Courts are frequently ordering mediation before you can go to trial. Many people have never experienced alternative dispute resoluation and don’t know what it is. It is separate from a trial. It is a time to sit down with a mediator – a neutral third party who doesn’t have a stake in the outcome – and discuss possible resolutions to the conflict. Mediators can be employed by the court or can be private mediators. Mediation is an opportunity to hear your opponent’s side of the conflict and be creative in coming to a resolution. Sometimes this is the first time that you can hear the other person’s story. This process often brings new facts to light, which helps people resolve their dispute. It also gives parties control over the outcome. The disadvantage of having a judge resolve a dispute is that the judge can only rule for one party and they can only enter orders allowed under law. There is always a risk in going to court. Mediation helps parties control that risk by having control over the outcome.
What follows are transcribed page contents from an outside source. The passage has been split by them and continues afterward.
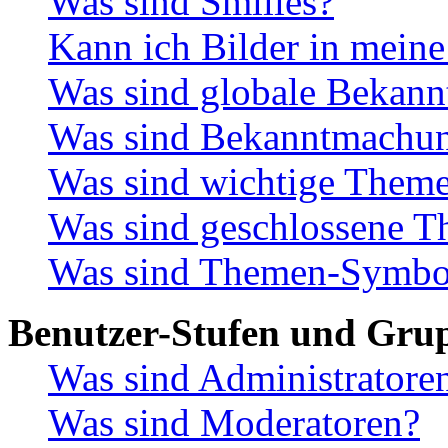
Was sind Smilies?
Kann ich Bilder in meine
Was sind globale Bekan
Was sind Bekanntmachu
Was sind wichtige Them
Was sind geschlossene 
Was sind Themen-Symbo
Benutzer-Stufen und Gru
Was sind Administratore
Was sind Moderatoren?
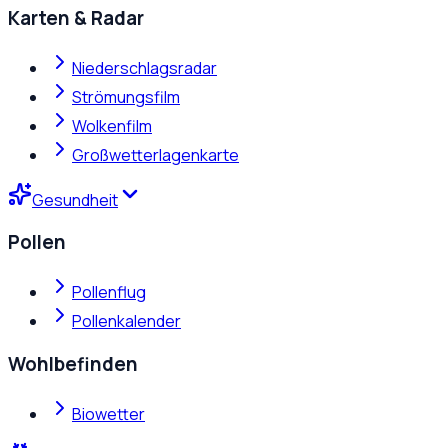
Karten & Radar
Niederschlagsradar
Strömungsfilm
Wolkenfilm
Großwetterlagenkarte
Gesundheit
Pollen
Pollenflug
Pollenkalender
Wohlbefinden
Biowetter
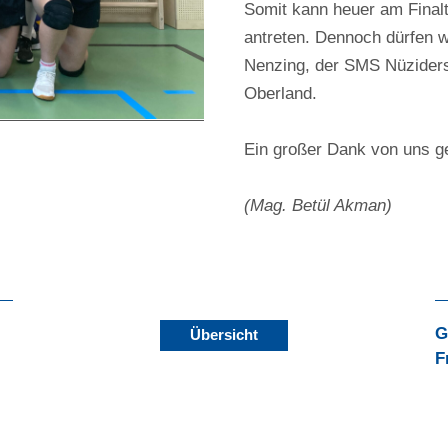
Somit kann heuer am Finalt
antreten. Dennoch dürfen w
Nenzing, der SMS Nüziders 
Oberland.
Ein großer Dank von uns ge
(Mag. Betül Akman)
G
Übersicht
F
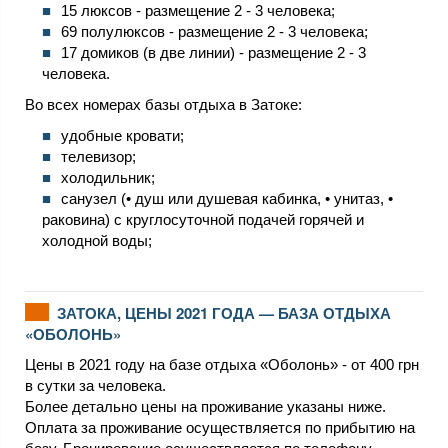
15 люксов - размещение 2 - 3 человека;
69 полулюксов - размещение 2 - 3 человека;
17 домиков (в две линии) - размещение 2 - 3
человека.
Во всех номерах базы отдыха в Затоке:
удобные кровати;
телевизор;
холодильник;
санузел (• душ или душевая кабинка, • унитаз, •
раковина) с круглосуточной подачей горячей и
холодной воды;
ЗАТОКА, ЦЕНЫ 2021 ГОДА — БАЗА ОТДЫХА
«ОБОЛОНЬ»
Цены в 2021 году на базе отдыха «Оболонь» - от 400 грн
в сутки за человека.
Более детально цены на проживание указаны ниже.
Оплата за проживание осуществляется по прибытию на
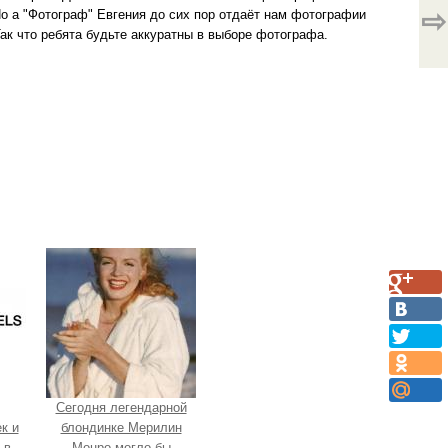
⇨
о а "Фотограф" Евгения до сих пор отдаёт нам фотографии
ак что ребята будьте аккуратны в выборе фотографа.
Сегодня легендарной
к и
блондинке Мерилин
 в
Монро могло бы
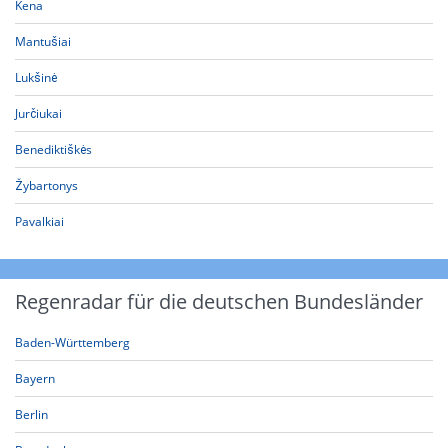
Kena
Mantušiai
Lukšinė
Jurčiukai
Benediktiškės
Žybartonys
Pavalkiai
Regenradar für die deutschen Bundesländer
Baden-Württemberg
Bayern
Berlin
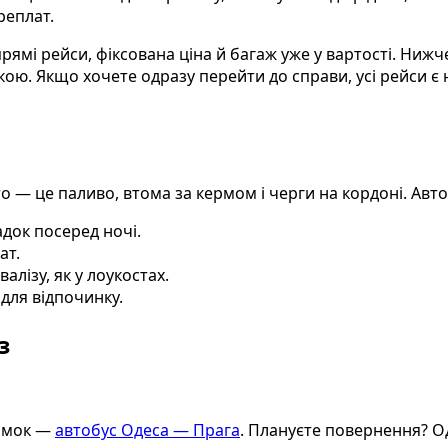
реплат.
мі рейси, фіксована ціна й багаж уже у вартості. Нижче 
кою. Якщо хочете одразу перейти до справи, усі рейси є 
о — це паливо, втома за кермом і черги на кордоні. Авто
адок посеред ночі.
ат.
алізу, як у лоукостах.
 для відпочинку.
з
ямок —
автобус Одеса — Прага
. Плануєте повернення? О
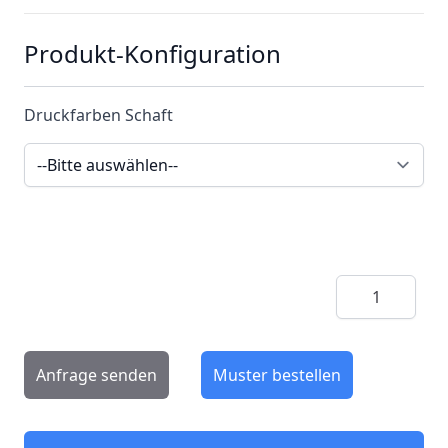
Produkt-Konfiguration
Druckfarben Schaft
Menge
Anfrage senden
Muster bestellen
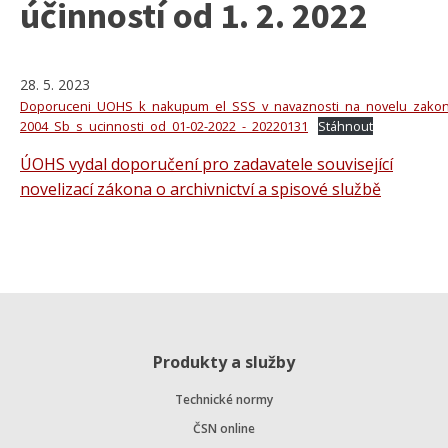
účinností od 1. 2. 2022
28. 5. 2023
Doporuceni_UOHS_k_nakupum_el_SSS_v_navaznosti_na_novelu_zakon
2004_Sb_s_ucinnosti_od_01-02-2022_-_20220131
Stáhnout
ÚOHS vydal doporučení pro zadavatele související
novelizací zákona o archivnictví a spisové službě
Produkty a služby
Technické normy
ČSN online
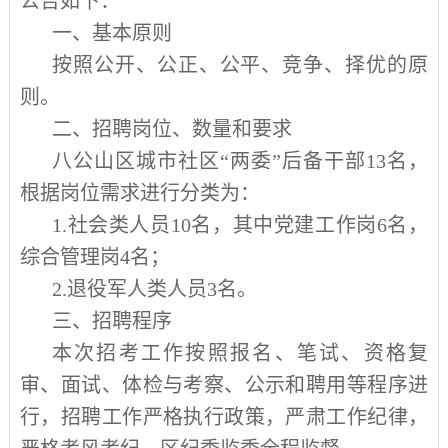
公告如下：
一、基本原则
按照公开、公正、公平、竞争、择优的原
则。
二、招聘岗位、数量和要求
八公山区城市社区“两委”后备干部
13
名，
根据岗位需求进行分类为：
1.
社会类人员
10
名，其中党建工作岗
6
名，
综合管理岗
4
名；
2.
退役军人类人员
3
名。
三、招聘程序
本次招考工作按照报名、笔试、资格复
审、面试、体检与考察、公示和聘用等程序进
行，招聘工作严格执行政策，严肃工作纪律，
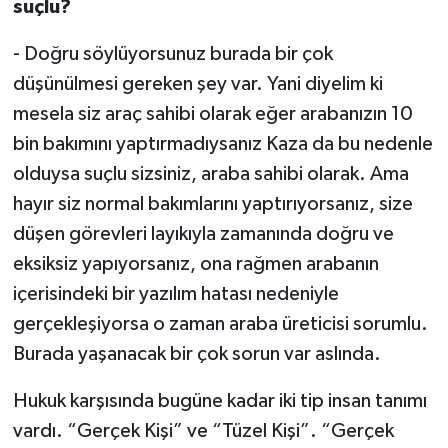
suçlu?
- Doğru söylüyorsunuz burada bir çok
düşünülmesi gereken şey var. Yani diyelim ki
mesela siz araç sahibi olarak eğer arabanızın 10
bin bakımını yaptırmadıysanız Kaza da bu nedenle
olduysa suçlu sizsiniz, araba sahibi olarak. Ama
hayır siz normal bakımlarını yaptırıyorsanız, size
düşen görevleri layıkıyla zamanında doğru ve
eksiksiz yapıyorsanız, ona rağmen arabanın
içerisindeki bir yazılım hatası nedeniyle
gerçekleşiyorsa o zaman araba üreticisi sorumlu.
Burada yaşanacak bir çok sorun var aslında.
Hukuk karşısında bugüne kadar iki tip insan tanımı
vardı. “Gerçek Kişi” ve “Tüzel Kişi”. “Gerçek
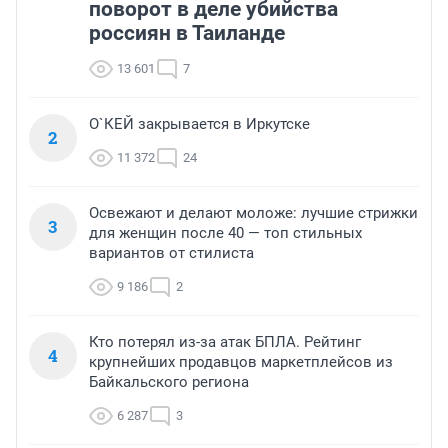
поворот в деле убийства
россиян в Таиланде
13 601
7
О`КЕЙ закрывается в Иркутске
2
11 372
24
Освежают и делают моложе: лучшие стрижки
3
для женщин после 40 — топ стильных
вариантов от стилиста
9 186
2
Кто потерял из-за атак БПЛА. Рейтинг
4
крупнейших продавцов маркетплейсов из
Байкальского региона
6 287
3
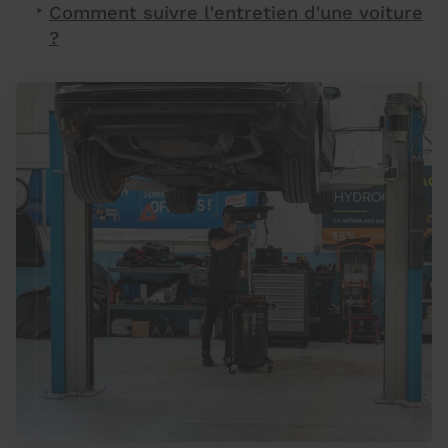
Comment suivre l'entretien d'une voiture
?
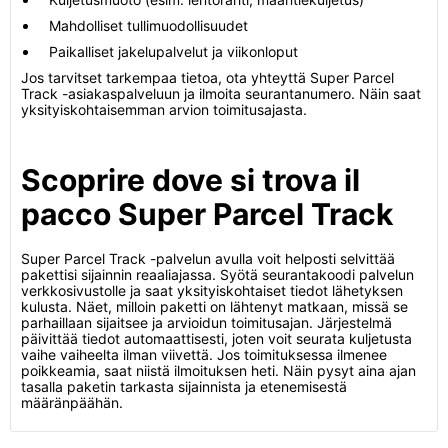
Mahdolliset tullimuodollisuudet
Paikalliset jakelupalvelut ja viikonloput
Jos tarvitset tarkempaa tietoa, ota yhteyttä Super Parcel
Track -asiakaspalveluun ja ilmoita seurantanumero. Näin saat
yksityiskohtaisemman arvion toimitusajasta.
Scoprire dove si trova il
pacco Super Parcel Track
Super Parcel Track -palvelun avulla voit helposti selvittää
pakettisi sijainnin reaaliajassa. Syötä seurantakoodi palvelun
verkkosivustolle ja saat yksityiskohtaiset tiedot lähetyksen
kulusta. Näet, milloin paketti on lähtenyt matkaan, missä se
parhaillaan sijaitsee ja arvioidun toimitusajan. Järjestelmä
päivittää tiedot automaattisesti, joten voit seurata kuljetusta
vaihe vaiheelta ilman viivettä. Jos toimituksessa ilmenee
poikkeamia, saat niistä ilmoituksen heti. Näin pysyt aina ajan
tasalla paketin tarkasta sijainnista ja etenemisestä
määränpäähän.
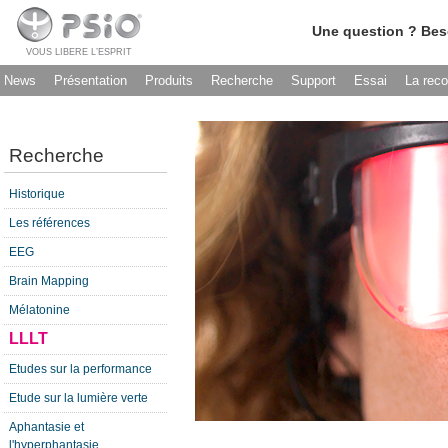
Une question ? Bes
VOUS LIBERE L’ESPRIT
News
Présentation
Produits
Recherche
Support
Essai
La rec
Recherche
Historique
Les références
EEG
Brain Mapping
Mélatonine
LLLT
Etudes sur la performance
Etude sur la lumière verte
Aphantasie et
l'hyperphantasie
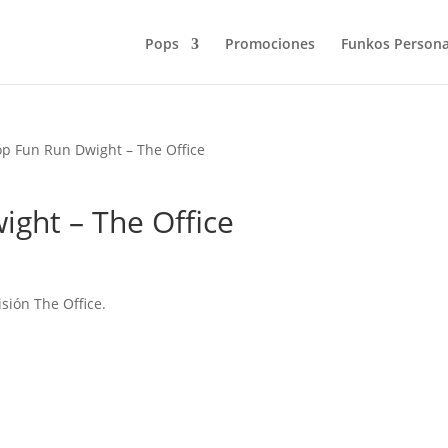
Pops
Promociones
Funkos Persona
p Fun Run Dwight – The Office
ght – The Office
isión The Office.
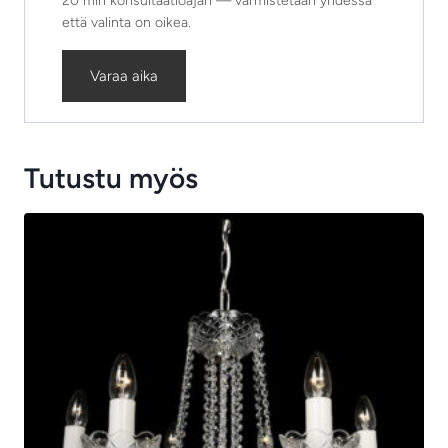
20 min konsultaatioajan — varmistetaan yhdessä
että valinta on oikea.
Varaa aika
Tutustu myös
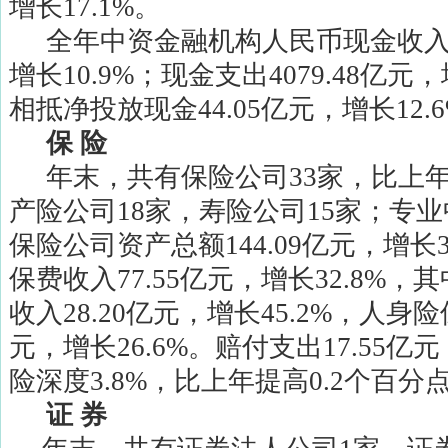
增长
17.1%
。
全年中资金融机构人民币现金收
增长
10.9%
；现金支出
4079.48
亿元，
相抵净投放现金
44.05
亿元，增长
12.
保
险
年末，共有保险公司
33
家，比上
产险公司
18
家，寿险公司
15
家；专业
保险公司资产总额
144.09
亿元，增长
保费收入
77.55
亿元，增长
32.8%
，其
收入
28.20
亿元，增长
45.2%
，人身险
元，增长
26.6%
。赔付支出
17.55
亿元
险深度
3.8%
，比上年提高
0.2
个百分
证
券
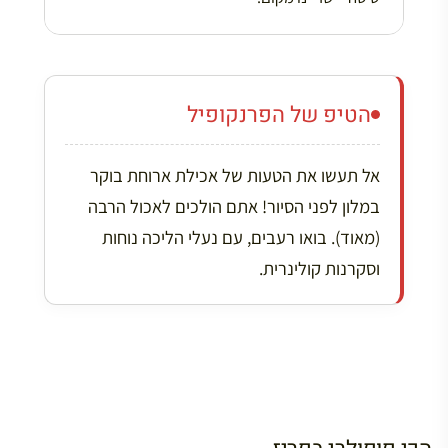
הטיפ של הפרנקופיל
אל תעשו את הטעות של אכילת ארוחת בוקר
במלון לפני הסיור! אתם הולכים לאכול הרבה
(מאוד). בואו רעבים, עם נעלי הליכה נוחות
וסקרנות קולינרית.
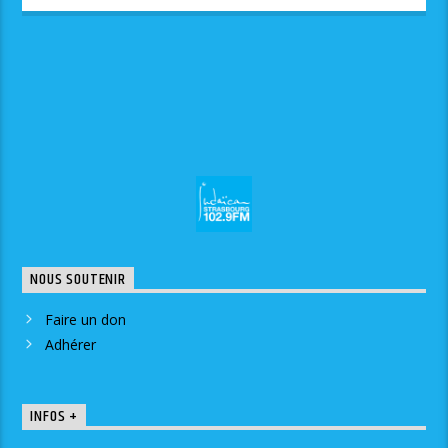
NOUS SOUTENIR
Faire un don
Adhérer
INFOS +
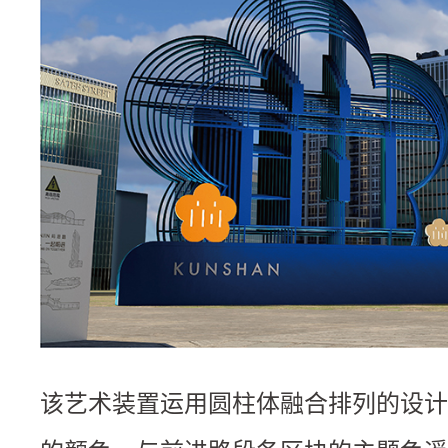
该艺术装置运用圆柱体融合排列的设计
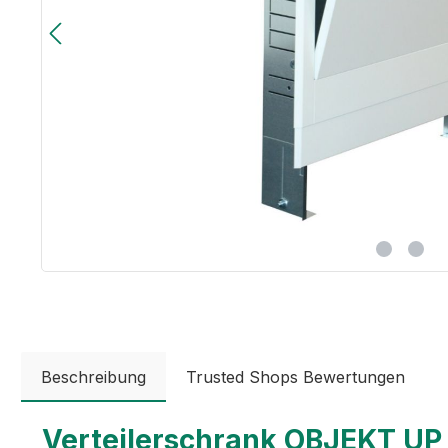
Beschreibung
Trusted Shops Bewertungen
Verteilerschrank OBJEKT UP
Some people dislike mediation because they may have already tried to resolve the issue themselves and think it is hopeless. However, there is something advantageous about having to tell your side of the dispute to a third party. People are usually better behaved and don’t shout or interrupt the other person when there is a third party present. The mediator listens to both sides equally and asks questions to try to narrow the disputed issues. The mediator will control the discussion and can intervene and talk to one party separately if necessary. Sometimes the conflict is centered around emotional issues, such as hurt feelings or anger, completely separate from the legal issues that are the source of the complaint. A skilled mediator can seek to address those emotional issues and see if there can be resolution of those issues as well as the legal issues. I have seen the parties noticeably soften, once the conflict is resolved, and begin talking to each other after mediation. They would hardly look at the other person when the discussion started, but afterwards they are able to look the other person directly in the eye and have a normal conversation. This rarely happens in a courtroom. When the judge issues the order of the Court, people usually leave without talking to each other. After a trial, both parties are unhappy because the outcome was not what they hoped for. So be open about mediation and go ready to mediate in good faith. You might be surprised at the positive outcome.